Granny insisted that before the snake was approached, the cat had to be caught and locked up in the home, and that children were not allowed to participate in capturing the cat, nor to be outside the house until the Mamba had been either killed or rescued and re-located.

We never found out how Granny accomplished it. She lured the cat to follow her into her room, and then Granny closed the door.

Only then did the rest of us feel it safe to begin the snake rescue.

All went fairly well as planned until, quite unexpectedly, the free but disoriented and probably enraged vengeful Mamba, headed for our patio door instead of the mango tree forest in the distance whence it had foolishly wandered. Or, perhaps, it wasn't disoriented, but was driven by the imperative genetic need for Mamba revenge.

However, and fortunately, the customary rock patio impeded its progress. On every surface other than grass, a snake’s movements are ridiculously inept. Buckets of water thrown on the snake re-directed it back to the mango forest.

Rock patios were standard in the village as deterrents against all kinds of snakes.

Subsequently, everybody in the village was alerted to stay away from the mango forest for a few weeks. That deliberate absence would not be a significant sacrifice since, because of the snakes at all times, nobody ever dared climb the trees. All the fruit we ever collected had already naturally fallen to the ground.

That mango forest had been cultivated generations ago to provide our family with marketable fruit. It was (foolishly, in Africa) unforeseen that snakes would sooner-or-later take over the mango trees. There was a lot of talk at the beginning, of the snake invasion being brought to an end by simple rifle execution.

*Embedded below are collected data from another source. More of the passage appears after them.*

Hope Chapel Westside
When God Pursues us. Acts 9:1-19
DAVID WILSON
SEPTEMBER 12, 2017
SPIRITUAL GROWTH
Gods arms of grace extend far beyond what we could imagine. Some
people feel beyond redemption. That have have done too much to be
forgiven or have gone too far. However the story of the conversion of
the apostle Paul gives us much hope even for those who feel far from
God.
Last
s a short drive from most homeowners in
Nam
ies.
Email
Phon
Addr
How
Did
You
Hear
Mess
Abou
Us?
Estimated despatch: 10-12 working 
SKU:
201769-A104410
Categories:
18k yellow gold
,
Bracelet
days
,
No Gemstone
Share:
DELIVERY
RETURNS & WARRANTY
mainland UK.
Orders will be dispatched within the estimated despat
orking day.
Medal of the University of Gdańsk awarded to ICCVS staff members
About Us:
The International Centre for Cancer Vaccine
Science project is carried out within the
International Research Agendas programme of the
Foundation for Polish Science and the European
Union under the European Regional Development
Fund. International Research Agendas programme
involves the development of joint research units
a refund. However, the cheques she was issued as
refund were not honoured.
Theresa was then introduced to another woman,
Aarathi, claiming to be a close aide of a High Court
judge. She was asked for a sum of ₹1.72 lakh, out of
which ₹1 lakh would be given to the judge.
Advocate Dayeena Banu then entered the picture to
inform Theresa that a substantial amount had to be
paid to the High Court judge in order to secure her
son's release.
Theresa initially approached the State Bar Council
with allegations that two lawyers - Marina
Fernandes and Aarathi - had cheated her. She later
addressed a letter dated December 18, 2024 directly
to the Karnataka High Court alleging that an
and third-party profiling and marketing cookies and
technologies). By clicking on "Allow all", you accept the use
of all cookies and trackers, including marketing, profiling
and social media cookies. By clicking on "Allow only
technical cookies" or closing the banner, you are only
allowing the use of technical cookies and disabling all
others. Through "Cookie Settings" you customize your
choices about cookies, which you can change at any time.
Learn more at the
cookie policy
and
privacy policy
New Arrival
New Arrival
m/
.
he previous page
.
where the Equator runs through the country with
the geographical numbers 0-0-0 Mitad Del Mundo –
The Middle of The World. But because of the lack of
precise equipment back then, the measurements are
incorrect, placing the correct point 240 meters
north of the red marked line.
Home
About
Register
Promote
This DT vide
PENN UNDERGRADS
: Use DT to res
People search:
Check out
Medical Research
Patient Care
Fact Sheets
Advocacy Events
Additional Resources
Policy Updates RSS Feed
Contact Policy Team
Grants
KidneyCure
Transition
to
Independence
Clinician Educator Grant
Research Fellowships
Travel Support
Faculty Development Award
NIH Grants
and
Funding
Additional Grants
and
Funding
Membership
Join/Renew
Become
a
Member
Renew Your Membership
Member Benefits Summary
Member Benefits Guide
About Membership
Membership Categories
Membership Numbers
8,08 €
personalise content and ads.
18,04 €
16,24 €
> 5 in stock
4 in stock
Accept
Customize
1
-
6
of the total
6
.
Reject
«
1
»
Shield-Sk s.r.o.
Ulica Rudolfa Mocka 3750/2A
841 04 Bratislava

Fortunately for the Snakes, marketable ripe mango's are not damaged when they fall to the ground. And the snakes in the trees did not interfere with persons regularly raking the ground under the trees in order to keep the ground snake-deterrent soft during mango ripening season.

It had taken the snakes years to discover the berry hedge far away from the mangos. But now that the Mamba proved they had found it, we had no doubt that snake visitations were about to increase.

Granny's thinking was way ahead of those snakes'.

After that rescue, Granny ordered the immediate removal of the wire fence and its sweet-berry hedge. Never again were there incidents of ensnared snakes, on our farm.

Another method of snake rescue was the use of alcohol-soaked soft material to douse the snake drowsy. Granny spurned that method as unworthy treatment of an animal as noble in its fearsomeness as a poisonous African wild Mamba snake. She did not object to stupefying other poisonous snakes and animals before rescuing them.

It is the unanimous belief in our family that that green Mamba spread the word that some cat owners can be trusted to do the righteous thing. Otherwise, how to explain no snake encounters on our farm for the rest of my life on the farm?

Our cat and Granny were happily alive when I emigrated from Africa some years later.